This series was applied to bpf/bpf-next.git (master)
by Daniel Borkmann <daniel@iogearbox.net>:

On Fri, 10 Feb 2023 18:06:12 +0100 you wrote:
> The set grew from the poor performance of %BPF_F_TEST_XDP_LIVE_FRAMES
> when the ice-backed device is a sender. Initially there were around
> 3.3 Mpps / thread, while I have 5.5 on skb-based pktgen...
> 
> After fixing 0005 (0004 is a prereq for it) first (strange thing nobody
> noticed that earlier), I started catching random OOMs. This is how 0002
> (and partially 0001) appeared.
> 0003 is a suggestion from Maciej to not waste time on refactoring dead
> lines. 0006 is a "cherry on top" to get away with the final 6.7 Mpps.
> 4.5 of 6 are fixes, but only the first three are tagged, since it then
> starts being tricky.
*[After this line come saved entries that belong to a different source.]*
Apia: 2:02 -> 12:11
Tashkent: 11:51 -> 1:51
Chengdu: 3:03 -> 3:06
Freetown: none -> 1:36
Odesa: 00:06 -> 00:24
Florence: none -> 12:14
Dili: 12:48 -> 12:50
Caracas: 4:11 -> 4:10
I may backport them manually later on.
> 
> [...]

Here is the summary with links:
  - [bpf-next,1/6] ice: fix ice_tx_ring::xdp_tx_active underflow
    https://git.kernel.org/bpf/bpf-next/c/bc4db8347003
  - [bpf-next,2/6] ice: fix XDP Tx ring overrun
    https://git.kernel.org/bpf/bpf-next/c/0bd939b60cea
  - [bpf-next,3/6] ice: remove two impossible branches on XDP Tx cleaning
    https://git.kernel.org/bpf/bpf-next/c/923096b5cec3
  - [bpf-next,4/6] ice: robustify cleaning/completing XDP Tx buffers
    https://git.kernel.org/bpf/bpf-next/c/aa1d3faf71a6
  - [bpf-next,5/6] ice: fix freeing XDP frames backed by Page Pool
    https://git.kernel.org/bpf/bpf-next/c/055d0920685e
  - [bpf-next,6/6] ice: micro-optimize .ndo_xdp_xmit() path
    https://git.kernel.org/bpf/bpf-next/c/ad07f29b9c9a

You are awesome, thank you!